● Exercise prompt:
A word-for-word copy of the lines from the one holding "In den Warenkorb" through the final line of the records below is the only output asked for.

● Records to use:
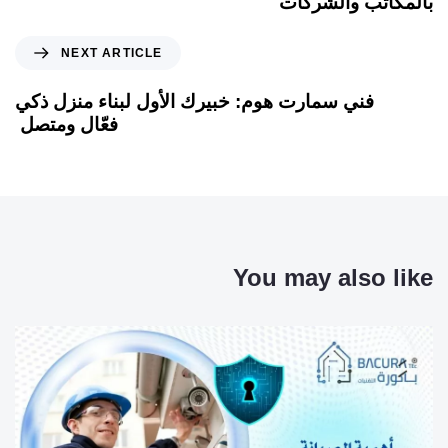
بالمكاتب والشركات
NEXT ARTICLE
فني سمارت هوم: خبيرك الأول لبناء منزل ذكي
فعّال ومتصل
You may also like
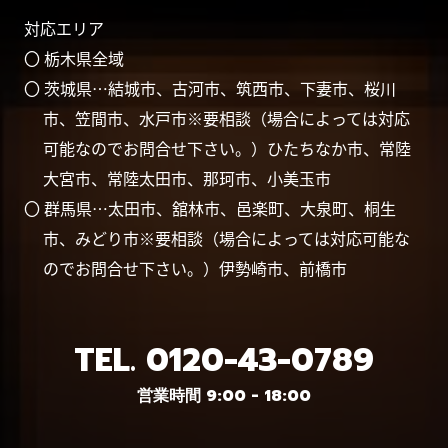
対応エリア
〇 栃木県全域
〇 茨城県…結城市、古河市、筑西市、下妻市、桜川
市、笠間市、水戸市※要相談（場合によっては対応
可能なのでお問合せ下さい。）ひたちなか市、常陸
大宮市、常陸太田市、那珂市、小美玉市
〇 群馬県…太田市、舘林市、邑楽町、大泉町、桐生
市、みどり市※要相談（場合によっては対応可能な
のでお問合せ下さい。）伊勢崎市、前橋市
TEL.
0120-43-0789
営業時間 9:00 - 18:00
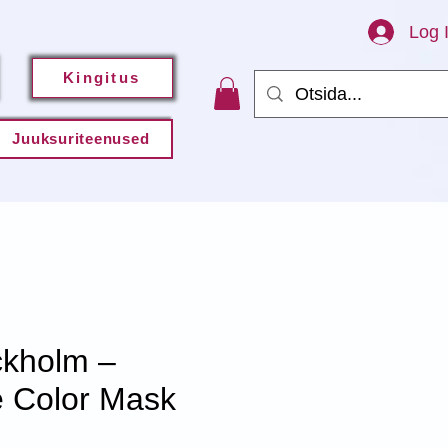
Log 
Kingitus
Juuksuriteenused
kholm –
e Color Mask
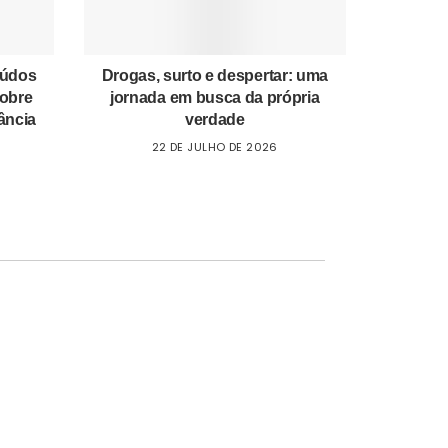
eúdos
Drogas, surto e despertar: uma
sobre
jornada em busca da própria
ância
verdade
22 DE JULHO DE 2026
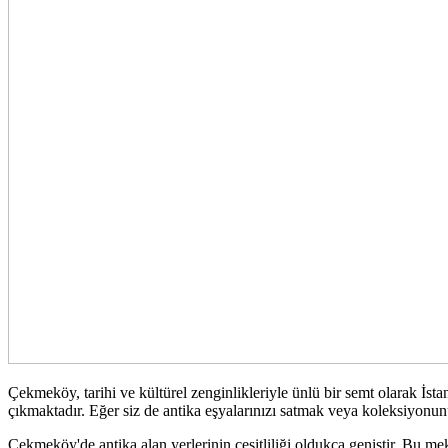
Çekmeköy, tarihi ve kültürel zenginlikleriyle ünlü bir semt olarak İst
çıkmaktadır. Eğer siz de antika eşyalarınızı satmak veya koleksiyonun
Çekmeköy'de antika alan yerlerinin çeşitliliği oldukça geniştir. Bu meka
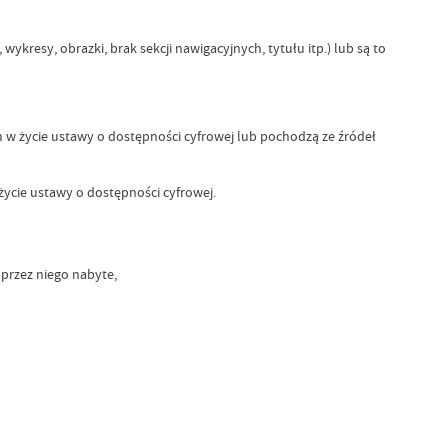
esy, obrazki, brak sekcji nawigacyjnych, tytułu itp.) lub są to
w życie ustawy o dostępności cyfrowej lub pochodzą ze źródeł
ycie ustawy o dostępności cyfrowej.
 przez niego nabyte,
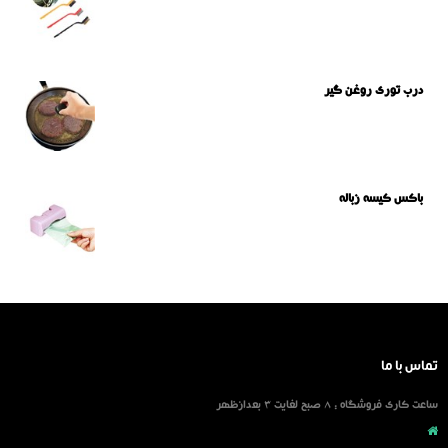
درب توری روغن گیر
باکس کیسه زباله
تماس با ما
ساعت کاری فروشگاه : 8 صبح لغایت 3 بعدازظهر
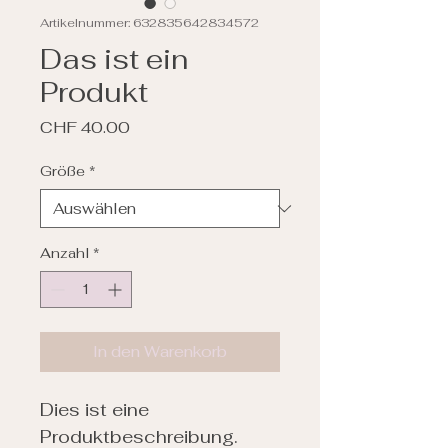
Artikelnummer: 632835642834572
Das ist ein
Produkt
Preis
CHF 40.00
Größe
*
Anzahl
*
In den Warenkorb
Dies ist eine 
Produktbeschreibung.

● Solution to the problem:
In den Warenkorb
Dies ist eine 
Produktbeschreibung.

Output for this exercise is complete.